-- Dataset excerpts follows --
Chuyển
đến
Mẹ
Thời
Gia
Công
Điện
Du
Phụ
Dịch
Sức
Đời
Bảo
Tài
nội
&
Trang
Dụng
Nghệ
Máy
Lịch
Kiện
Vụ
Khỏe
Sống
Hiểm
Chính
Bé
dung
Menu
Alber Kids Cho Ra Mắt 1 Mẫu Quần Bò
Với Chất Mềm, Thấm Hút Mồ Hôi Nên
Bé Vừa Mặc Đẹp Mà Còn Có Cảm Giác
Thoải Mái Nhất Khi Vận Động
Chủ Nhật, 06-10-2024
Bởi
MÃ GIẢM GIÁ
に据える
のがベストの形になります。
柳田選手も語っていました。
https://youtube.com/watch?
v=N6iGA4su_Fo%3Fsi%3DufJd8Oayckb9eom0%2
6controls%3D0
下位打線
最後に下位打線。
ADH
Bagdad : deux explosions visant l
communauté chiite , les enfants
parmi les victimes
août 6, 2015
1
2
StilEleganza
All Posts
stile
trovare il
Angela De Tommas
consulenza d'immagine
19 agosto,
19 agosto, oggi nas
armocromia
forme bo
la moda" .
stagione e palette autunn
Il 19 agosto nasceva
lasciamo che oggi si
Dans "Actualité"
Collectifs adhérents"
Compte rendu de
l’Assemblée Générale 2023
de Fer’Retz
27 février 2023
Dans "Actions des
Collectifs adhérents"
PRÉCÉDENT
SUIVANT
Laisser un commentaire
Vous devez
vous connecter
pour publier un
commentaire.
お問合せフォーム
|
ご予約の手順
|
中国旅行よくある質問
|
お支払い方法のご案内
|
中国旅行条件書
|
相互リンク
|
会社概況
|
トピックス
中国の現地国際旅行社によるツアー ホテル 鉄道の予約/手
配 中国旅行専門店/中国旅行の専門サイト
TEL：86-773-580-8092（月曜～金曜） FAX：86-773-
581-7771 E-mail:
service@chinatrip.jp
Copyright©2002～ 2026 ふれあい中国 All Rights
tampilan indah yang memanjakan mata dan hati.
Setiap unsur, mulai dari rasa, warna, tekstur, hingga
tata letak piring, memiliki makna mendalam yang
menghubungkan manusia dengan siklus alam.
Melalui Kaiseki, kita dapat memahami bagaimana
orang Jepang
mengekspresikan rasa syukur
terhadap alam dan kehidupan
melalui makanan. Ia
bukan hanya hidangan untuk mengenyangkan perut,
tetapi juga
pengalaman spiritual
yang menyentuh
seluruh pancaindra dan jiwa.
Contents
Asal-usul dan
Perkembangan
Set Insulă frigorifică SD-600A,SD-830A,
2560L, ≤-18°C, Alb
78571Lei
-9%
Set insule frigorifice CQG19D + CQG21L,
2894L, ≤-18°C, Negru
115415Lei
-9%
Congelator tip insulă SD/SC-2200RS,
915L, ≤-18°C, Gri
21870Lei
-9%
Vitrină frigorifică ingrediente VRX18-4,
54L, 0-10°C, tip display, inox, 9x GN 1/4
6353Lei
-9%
-- Dataset excerpts concluded --
-- Dataset excerpts follows --
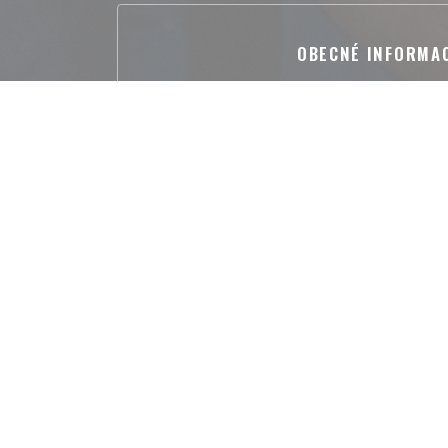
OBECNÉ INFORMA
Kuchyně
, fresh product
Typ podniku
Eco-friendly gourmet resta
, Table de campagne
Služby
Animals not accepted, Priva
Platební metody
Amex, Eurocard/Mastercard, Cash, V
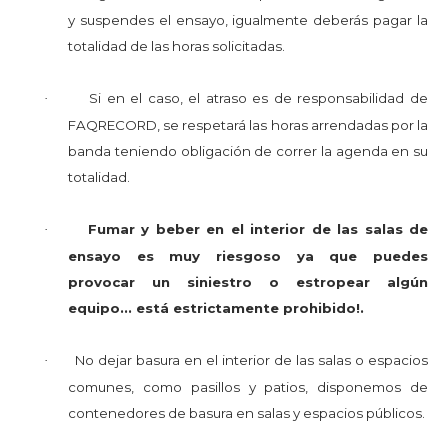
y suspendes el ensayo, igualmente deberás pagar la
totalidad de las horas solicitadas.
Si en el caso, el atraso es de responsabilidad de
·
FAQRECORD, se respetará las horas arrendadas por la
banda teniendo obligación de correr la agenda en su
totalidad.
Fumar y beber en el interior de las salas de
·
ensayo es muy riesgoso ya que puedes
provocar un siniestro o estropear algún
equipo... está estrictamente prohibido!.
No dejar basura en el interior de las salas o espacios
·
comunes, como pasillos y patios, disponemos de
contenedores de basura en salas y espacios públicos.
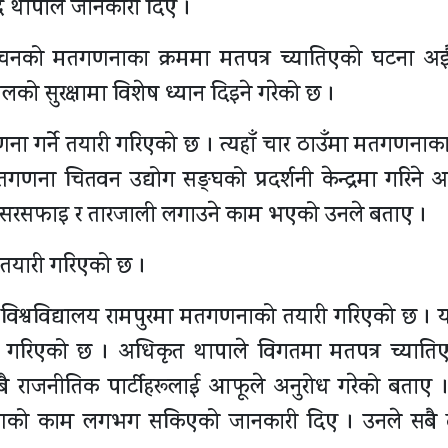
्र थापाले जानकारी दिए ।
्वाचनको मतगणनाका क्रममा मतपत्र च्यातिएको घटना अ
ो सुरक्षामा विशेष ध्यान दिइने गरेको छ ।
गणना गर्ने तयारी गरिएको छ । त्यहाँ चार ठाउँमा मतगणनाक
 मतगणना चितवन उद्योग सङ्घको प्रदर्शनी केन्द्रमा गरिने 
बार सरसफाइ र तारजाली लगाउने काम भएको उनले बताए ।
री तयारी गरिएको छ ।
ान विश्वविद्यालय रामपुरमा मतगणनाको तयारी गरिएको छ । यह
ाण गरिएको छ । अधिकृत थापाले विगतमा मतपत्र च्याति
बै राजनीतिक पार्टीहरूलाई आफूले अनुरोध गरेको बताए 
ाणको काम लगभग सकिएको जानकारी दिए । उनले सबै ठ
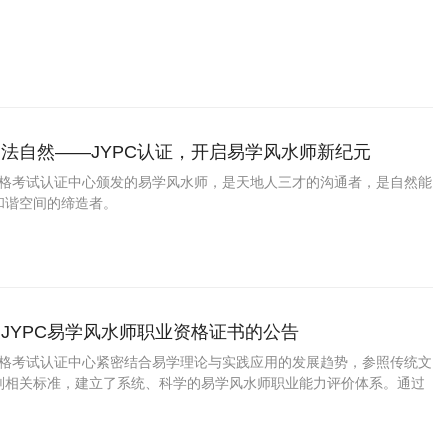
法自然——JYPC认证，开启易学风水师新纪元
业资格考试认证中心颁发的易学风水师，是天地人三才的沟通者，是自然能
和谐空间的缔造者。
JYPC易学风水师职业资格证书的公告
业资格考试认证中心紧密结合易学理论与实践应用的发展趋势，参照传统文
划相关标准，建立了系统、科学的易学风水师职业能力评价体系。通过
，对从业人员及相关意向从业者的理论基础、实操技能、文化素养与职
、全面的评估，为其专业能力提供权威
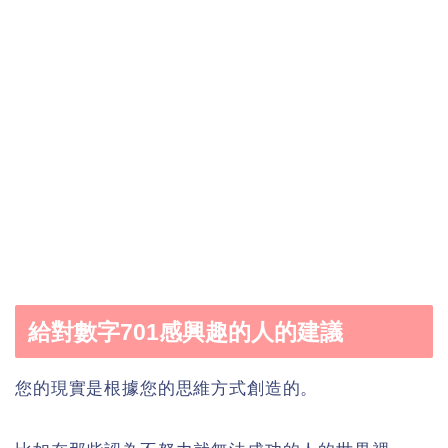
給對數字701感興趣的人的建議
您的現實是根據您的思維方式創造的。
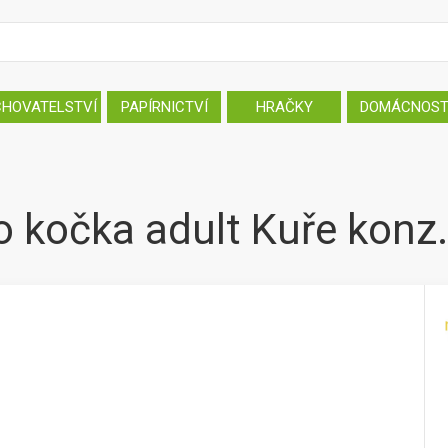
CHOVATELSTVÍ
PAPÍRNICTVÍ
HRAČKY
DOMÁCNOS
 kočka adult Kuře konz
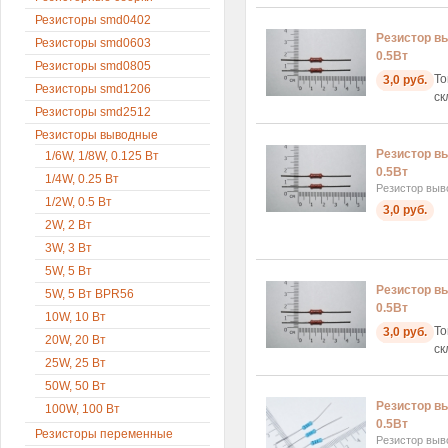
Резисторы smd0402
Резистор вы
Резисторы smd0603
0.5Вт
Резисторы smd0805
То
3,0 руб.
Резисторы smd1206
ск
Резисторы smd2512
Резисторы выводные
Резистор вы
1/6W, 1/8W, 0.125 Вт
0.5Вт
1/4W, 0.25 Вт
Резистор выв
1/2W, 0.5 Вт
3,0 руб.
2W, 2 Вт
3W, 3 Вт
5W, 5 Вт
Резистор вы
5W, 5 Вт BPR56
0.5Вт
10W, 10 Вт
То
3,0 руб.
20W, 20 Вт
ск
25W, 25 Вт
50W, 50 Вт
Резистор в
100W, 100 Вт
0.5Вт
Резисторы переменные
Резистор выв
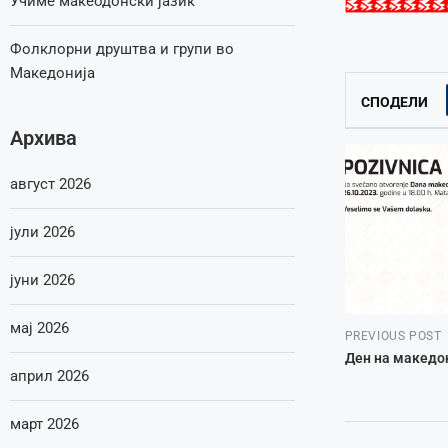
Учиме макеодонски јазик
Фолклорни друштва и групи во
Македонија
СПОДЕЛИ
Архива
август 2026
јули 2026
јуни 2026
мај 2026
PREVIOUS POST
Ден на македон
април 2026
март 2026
-- Dataset excerpts concluded --
▸ **Your assignment**: The lines to report are those in the material above that contain the word "commentaire"; copy every one of them.

▸ **Answer to this problem**:
Laisser un commentaire
commentaire.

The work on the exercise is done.